The Court underscored that the petitioners cannot claim continuation of their engagement as their services have been disengaged by the respondents after serving only for about one and a half year.  “It is not a case where the petitioners have put in long years of service as casual labourers with the respondents that would give rise to legitimate expectation of continuation of their engagement or regularization of their services.”

The petitioners, the court said, have only put in a few months of service with the respondents and the finances regarding the scheme under which they were engaged have been stopped. “Thus, their engagement as casual workers cannot be continued once the respondents have decided that their services are not needed,” it said.  

The Court pointed out that the engagement orders in favour of the petitioners reveal that the same have been issued on the basis of nominations of local MLAs and Ministers, “meaning thereby that the contention of the respondents that no procedure or norms were followed while engaging the services of the petitioners appears to be well-founded.”
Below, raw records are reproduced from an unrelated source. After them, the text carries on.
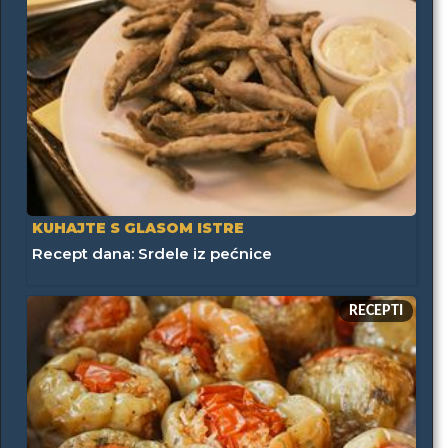
KUHAJTE S GLASOM ISTRE
Recept dana: Srdele iz pećnice
RECEPTI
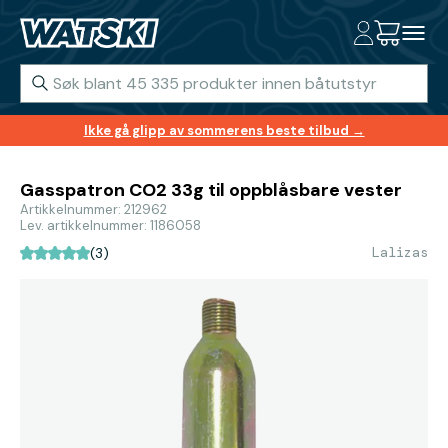
Ikke gå glipp av sommerens beste tilbud →
Gasspatron CO2 33g til oppblåsbare vester
Artikkelnummer: 212962
Lev. artikkelnummer: 1186058
Lalizas
(3)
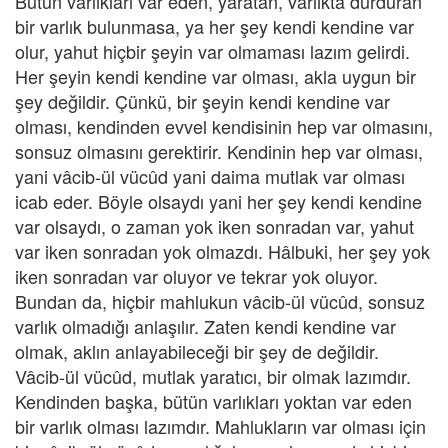
Bütün varlıkları var eden, yaratan, varlıkta durduran
bir varlık bulunmasa, ya her şey kendi kendine var
olur, yahut hiçbir şeyin var olmaması lazım gelirdi.
Her şeyin kendi kendine var olması, akla uygun bir
şey değildir. Çünkü, bir şeyin kendi kendine var
olması, kendinden evvel kendisinin hep var olmasını,
sonsuz olmasını gerektirir. Kendinin hep var olması,
yani vâcib-ül vücûd yani daima mutlak var olması
icab eder. Böyle olsaydı yani her şey kendi kendine
var olsaydı, o zaman yok iken sonradan var, yahut
var iken sonradan yok olmazdı. Hâlbuki, her şey yok
iken sonradan var oluyor ve tekrar yok oluyor.
Bundan da, hiçbir mahlukun vâcib-ül vücûd, sonsuz
varlık olmadığı anlaşılır. Zaten kendi kendine var
olmak, aklın anlayabileceği bir şey de değildir.
Vâcib-ül vücûd, mutlak yaratıcı, bir olmak lazımdır.
Kendinden başka, bütün varlıkları yoktan var eden
bir varlık olması lazımdır. Mahlukların var olması için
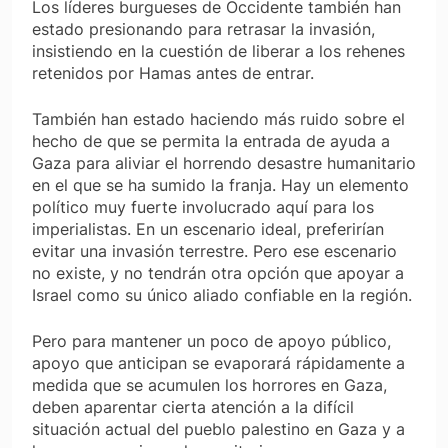
Los líderes burgueses de Occidente también han
estado presionando para retrasar la invasión,
insistiendo en la cuestión de liberar a los rehenes
retenidos por Hamas antes de entrar.
También han estado haciendo más ruido sobre el
hecho de que se permita la entrada de ayuda a
Gaza para aliviar el horrendo desastre humanitario
en el que se ha sumido la franja. Hay un elemento
político muy fuerte involucrado aquí para los
imperialistas. En un escenario ideal, preferirían
evitar una invasión terrestre. Pero ese escenario
no existe, y no tendrán otra opción que apoyar a
Israel como su único aliado confiable en la región.
Pero para mantener un poco de apoyo público,
apoyo que anticipan se evaporará rápidamente a
medida que se acumulen los horrores en Gaza,
deben aparentar cierta atención a la difícil
situación actual del pueblo palestino en Gaza y a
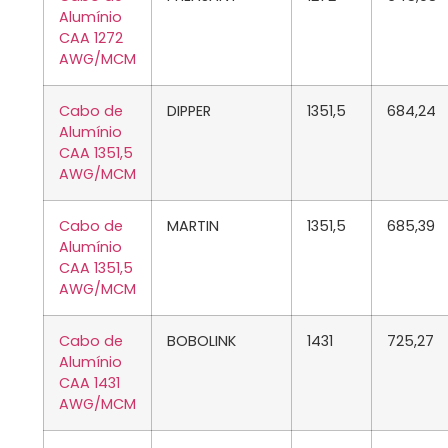
Alumínio
CAA 1272
AWG/MCM
Cabo de
DIPPER
1351,5
684,24
Alumínio
CAA 1351,5
AWG/MCM
Cabo de
MARTIN
1351,5
685,39
Alumínio
CAA 1351,5
AWG/MCM
Cabo de
BOBOLINK
1431
725,27
Alumínio
CAA 1431
AWG/MCM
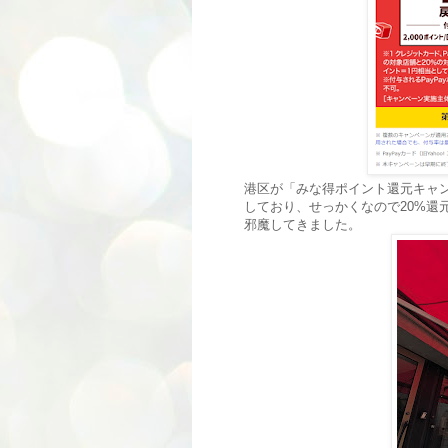
港区が「みな得ポイント還元キャン
しており、せっかくなので20%還
邪魔してきました。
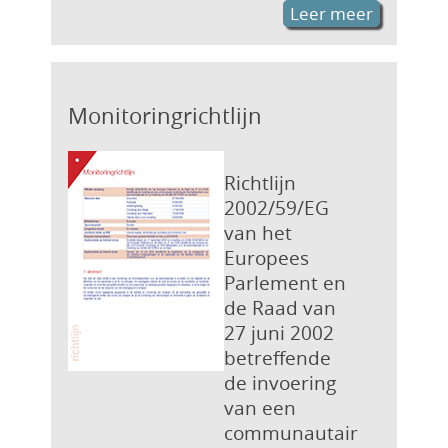
Leer meer
Monitoringrichtlijn
Richtlijn
2002/59/EG
van het
Europees
Parlement en
de Raad van
27 juni 2002
betreffende
de invoering
van een
communautair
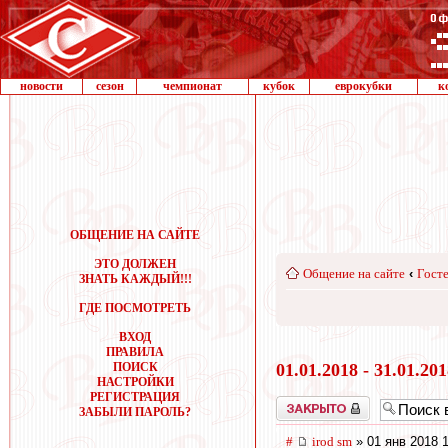
новости
сезон
чемпионат
кубок
еврокубки
к
ОБЩЕНИЕ НА САЙТЕ
ЭТО ДОЛЖЕН
Общение на сайте
‹
Госте
ЗНАТЬ КАЖДЫЙ!!!
ГДЕ ПОСМОТРЕТЬ
ВХОД
ПРАВИЛА
ПОИСК
01.01.2018 - 31.01.20
НАСТРОЙКИ
РЕГИСТРАЦИЯ
Закрыто
ЗАБЫЛИ ПАРОЛЬ?
#
irod sm
» 01 янв 2018 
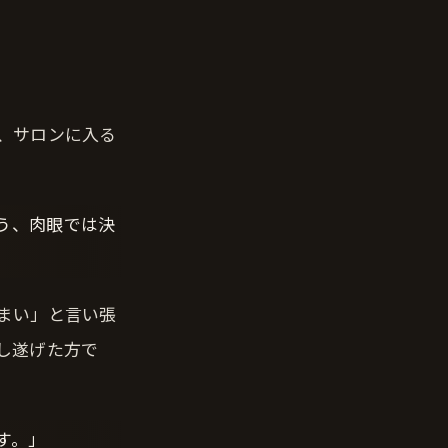
、サロンに入る
う、肉眼では決
まい」と言い張
し遂げた方で
す。」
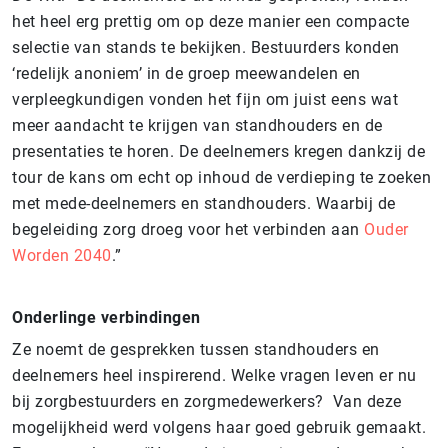
het heel erg prettig om op deze manier een compacte
selectie van stands te bekijken. Bestuurders konden
‘redelijk anoniem’ in de groep meewandelen en
verpleegkundigen vonden het fijn om juist eens wat
meer aandacht te krijgen van standhouders en de
presentaties te horen. De
deelnemers kregen dankzij de
tour de kans om echt op inhoud de verdieping te zoeken
met mede-deelnemers en standhouders. Waarbij de
begeleiding zorg droeg voor het verbinden aan
Ouder
Worden 2040
.”
Onderlinge verbindingen
Ze noemt de gesprekken tussen standhouders en
deelnemers heel inspirerend. Welke vragen leven er nu
bij zorgbestuurders en zorgmedewerkers? Van deze
mogelijkheid werd volgens haar goed gebruik gemaakt.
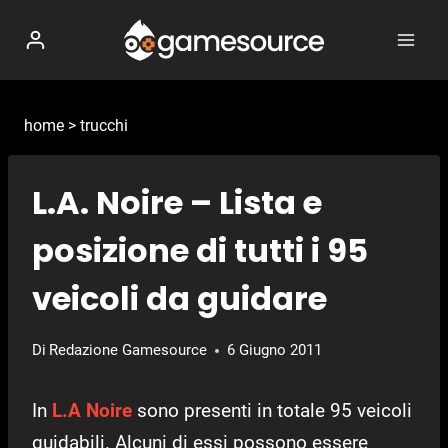
Salta
al
contenuto
home
>
trucchi
L.A. Noire – Lista e
posizione di tutti i 95
veicoli da guidare
Di
Redazione Gamesource
6 Giugno 2011
In
L.A Noire
sono presenti in totale 95 veicoli
guidabili. Alcuni di essi possono essere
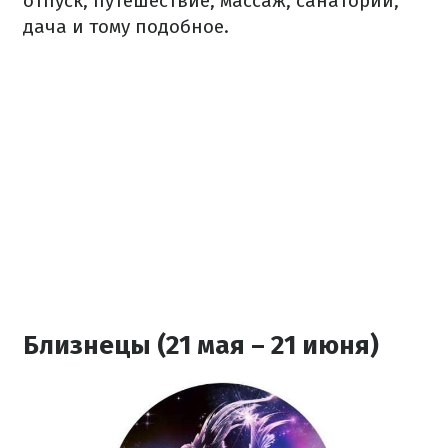
отпуск, путешествие, массаж, санаторий,
дача и тому подобное.
Близнецы (21 мая – 21 июня)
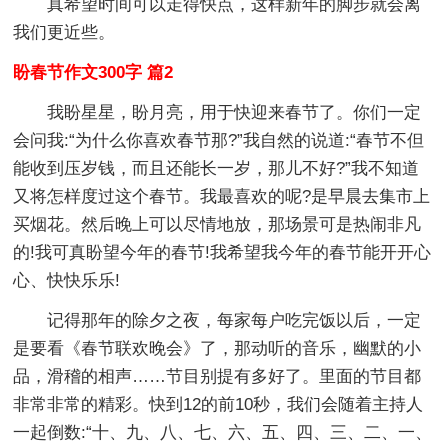
真希望时间可以走得快点，这样新年的脚步就会离
我们更近些。
盼春节作文300字 篇2
我盼星星，盼月亮，用于快迎来春节了。你们一定
会问我:“为什么你喜欢春节那?”我自然的说道:“春节不但
能收到压岁钱，而且还能长一岁，那儿不好?”我不知道
又将怎样度过这个春节。我最喜欢的呢?是早晨去集市上
买烟花。然后晚上可以尽情地放，那场景可是热闹非凡
的!我可真盼望今年的春节!我希望我今年的春节能开开心
心、快快乐乐!
记得那年的除夕之夜，每家每户吃完饭以后，一定
是要看《春节联欢晚会》了，那动听的音乐，幽默的小
品，滑稽的相声……节目别提有多好了。里面的节目都
非常非常的精彩。快到12的前10秒，我们会随着主持人
一起倒数:“十、九、八、七、六、五、四、三、二、一、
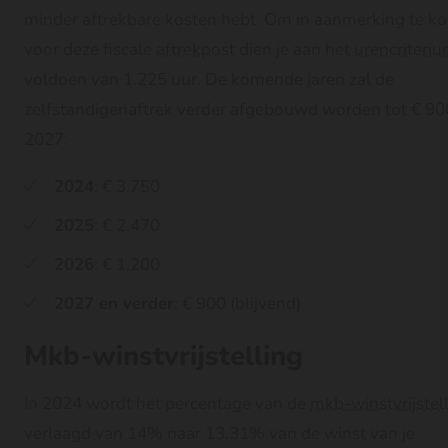
minder aftrekbare kosten hebt. Om in aanmerking te 
voor deze fiscale
aftrekpost
dien je aan het
urencriteri
voldoen van 1.225 uur. De komende jaren zal de
zelfstandigenaftrek verder afgebouwd worden tot € 90
2027:
2024
: € 3.750
2025
: € 2.470
2026
: € 1.200
2027 en verder
: € 900 (blijvend)
Mkb-winstvrijstelling
In 2024 wordt het percentage van de
mkb-winstvrijstel
verlaagd van 14% naar 13,31% van de winst van je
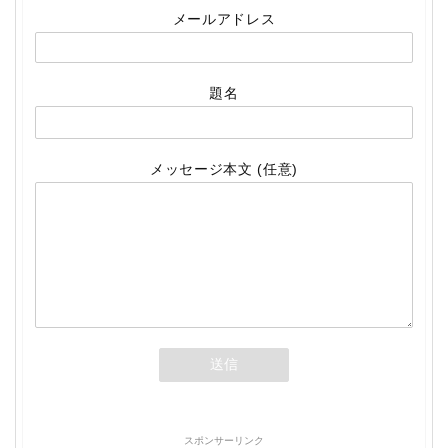
メールアドレス
題名
メッセージ本文 (任意)
スポンサーリンク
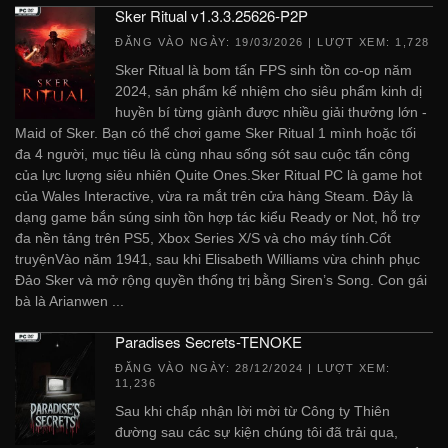
Sker Ritual v1.3.3.25626-P2P
ĐĂNG VÀO NGÀY:
19/03/2026
| LƯỢT XEM: 1,728
Sker Ritual là bom tấn FPS sinh tồn co-op năm
2024, sản phẩm kế nhiệm cho siêu phẩm kinh dị
huyền bí từng giành được nhiều giải thưởng lớn -
Maid of Sker. Bạn có thể chơi game Sker Ritual 1 mình hoặc tối
đa 4 người, mục tiêu là cùng nhau sống sót sau cuộc tấn công
của lực lượng siêu nhiên Quite Ones.Sker Ritual PC là game hot
của Wales Interactive, vừa ra mắt trên cửa hàng Steam. Đây là
dạng game bắn súng sinh tồn hợp tác kiểu Ready or Not, hỗ trợ
đa nền tảng trên PS5, Xbox Series X/S và cho máy tính.Cốt
truyệnVào năm 1941, sau khi Elisabeth Williams vừa chinh phục
Đảo Sker và mở rộng quyền thống trị bằng Siren’s Song. Con gái
bà là Arianwen ...
Paradises Secrets-TENOKE
ĐĂNG VÀO NGÀY:
28/12/2024
| LƯỢT XEM:
11,236
Sau khi chấp nhận lời mời từ Công ty Thiên
đường sau các sự kiện chúng tôi đã trải qua,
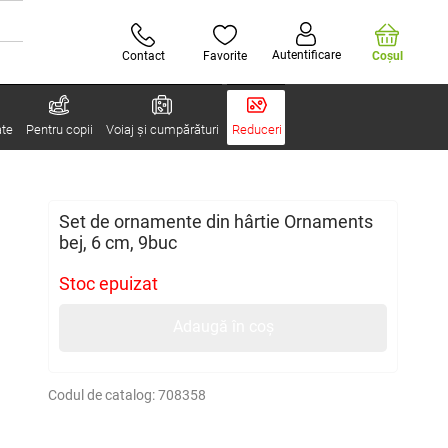
Autentificare
Contact
Favorite
Coşul
ate
Pentru copii
Voiaj și cumpărături
Reduceri
Set de ornamente din hârtie Ornaments
bej, 6 cm, 9buc
Stoc epuizat
Adaugă în coș
Codul de catalog:
708358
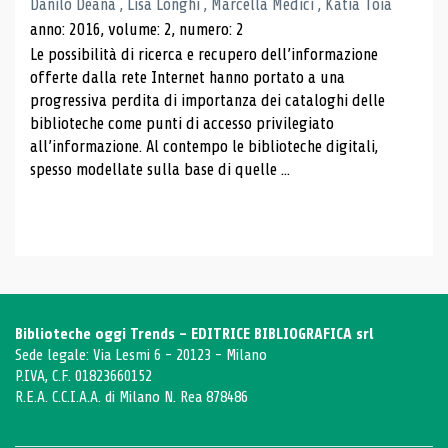
Danilo Deana , Lisa Longhi , Marcella Medici , Katia Toia
anno: 2016, volume: 2, numero: 2
Le possibilità di ricerca e recupero dell’informazione
offerte dalla rete Internet hanno portato a una
progressiva perdita di importanza dei cataloghi delle
biblioteche come punti di accesso privilegiato
all’informazione. Al contempo le biblioteche digitali,
spesso modellate sulla base di quelle ...
Biblioteche oggi Trends - EDITRICE BIBLIOGRAFICA srl
Sede legale: Via Lesmi 6 - 20123 - Milano
P.IVA, C.F. 01823660152
R.E.A. C.C.I.A.A. di Milano N. Rea 878486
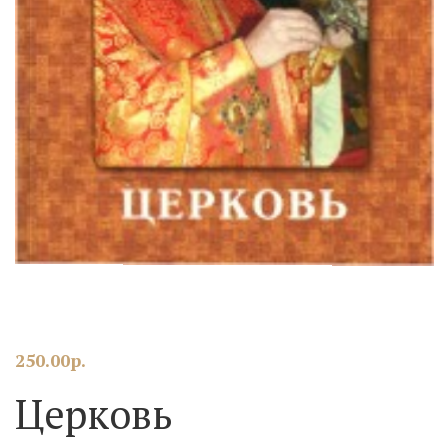
250.00
р.
Церковь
“Engagement of the petitioners on the basis of recommendation of MLAs or Ministers without inviting applications or devising any process that would give any semblance of fairness and transparency in the matter of selection of these casual employees makes the whole exercise of their engagement illegal and arbitrary,” the court said.

Terming the contention of of the petitioners that they were entitled to regularization of their services as “grossly misplaced,” the court said: “If such a relief is granted, then their backdoor engagement created by the (authorities) would become an illegal channel of appointment and consequently it would amount to violation of the constitutional mandate.”